- Problem description
Within the material below, filter for lines that hold the word "plus".

- Material shown

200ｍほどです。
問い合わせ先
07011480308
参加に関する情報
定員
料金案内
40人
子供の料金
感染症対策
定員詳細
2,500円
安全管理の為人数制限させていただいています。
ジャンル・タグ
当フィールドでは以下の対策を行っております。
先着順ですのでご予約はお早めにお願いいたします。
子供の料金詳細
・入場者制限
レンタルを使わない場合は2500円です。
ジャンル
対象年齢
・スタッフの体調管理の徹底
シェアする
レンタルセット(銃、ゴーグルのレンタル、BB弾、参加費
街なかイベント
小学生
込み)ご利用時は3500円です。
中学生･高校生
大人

---

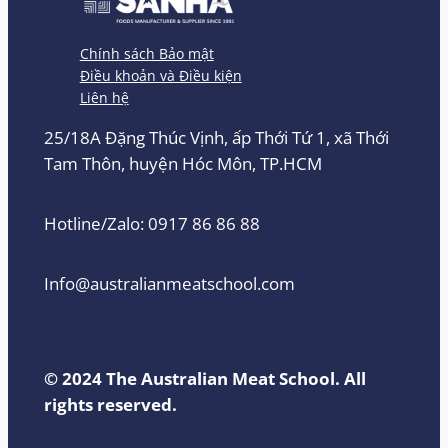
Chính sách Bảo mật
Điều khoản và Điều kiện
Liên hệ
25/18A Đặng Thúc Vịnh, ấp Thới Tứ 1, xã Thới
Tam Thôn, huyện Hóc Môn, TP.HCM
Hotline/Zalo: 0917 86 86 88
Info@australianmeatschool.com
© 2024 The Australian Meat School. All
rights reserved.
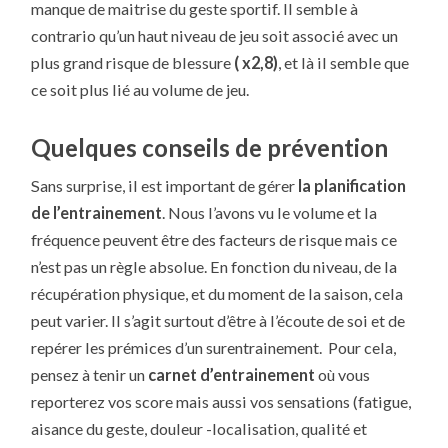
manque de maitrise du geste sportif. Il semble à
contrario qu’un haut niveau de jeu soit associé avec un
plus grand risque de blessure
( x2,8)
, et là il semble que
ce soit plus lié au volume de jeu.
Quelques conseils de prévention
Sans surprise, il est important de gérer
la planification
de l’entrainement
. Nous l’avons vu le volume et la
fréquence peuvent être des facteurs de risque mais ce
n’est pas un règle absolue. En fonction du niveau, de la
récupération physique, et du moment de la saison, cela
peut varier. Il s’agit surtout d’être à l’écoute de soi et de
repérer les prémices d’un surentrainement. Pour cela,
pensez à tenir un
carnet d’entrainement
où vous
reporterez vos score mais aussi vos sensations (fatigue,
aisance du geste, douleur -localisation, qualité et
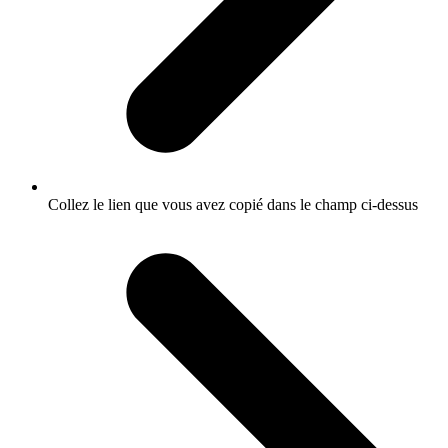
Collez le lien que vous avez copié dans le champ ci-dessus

- Finished task
plus grand risque de blessure
ce soit plus lié au volume de jeu.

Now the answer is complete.